A confusing project management discipline indeed. But again, this is superyachts.
Anyway, the TELEGRAPH piece went on to sum up the Admiral’s perspective on the current ECLIPSE problem, “.... (Abramovich) has become so frustrated over delays to the completion of his new £310 million superyacht Eclipse that he has allegedly threatened to withhold the final payment for the vessel.”
As if in response, almost setting a tone for any future negations, the simultaneous ThyssenKrupp press release went on to say that as of 30 September 2009, the Group had over €9.8 billion in cash, cash equivalents and available credit lines.
So we can conclude bottom-line, even if Abramovich doesn’t pay, ThyssenKrupp would probably limp by.
Again, with the ECLIPSE project, we have a very experienced yacht owner in Abramovich and a very experienced and solvent builder.
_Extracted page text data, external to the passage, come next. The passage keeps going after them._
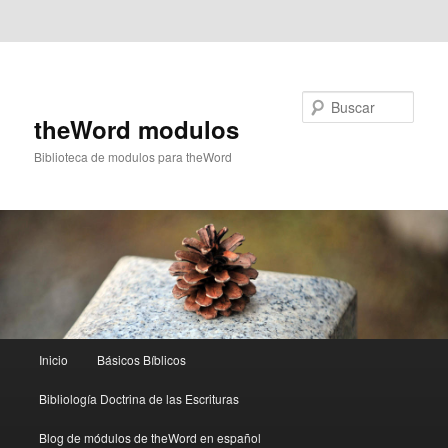
Ir al contenido principal
Ir al contenido secundario
Buscar
theWord modulos
Biblioteca de modulos para theWord
Menú
Inicio
Básicos Bíblicos
principal
Bibliología Doctrina de las Escrituras
Blog de módulos de theWord en español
So, who knows what caused the delays???
But it does prove the point: project managing a custom superyacht ain’t always easy.
More importantly, it also possibly vindicates ThyssenKrupp’s decision last summer to flog (in British parlance) 80% or so of their superyacht operation in Blohm and Voss to Abu Dhabi MAR Group www.abudhabimargroup.com .
Hopefully Abramovich won’t have to buy them to get his yacht out, but I suppose he could.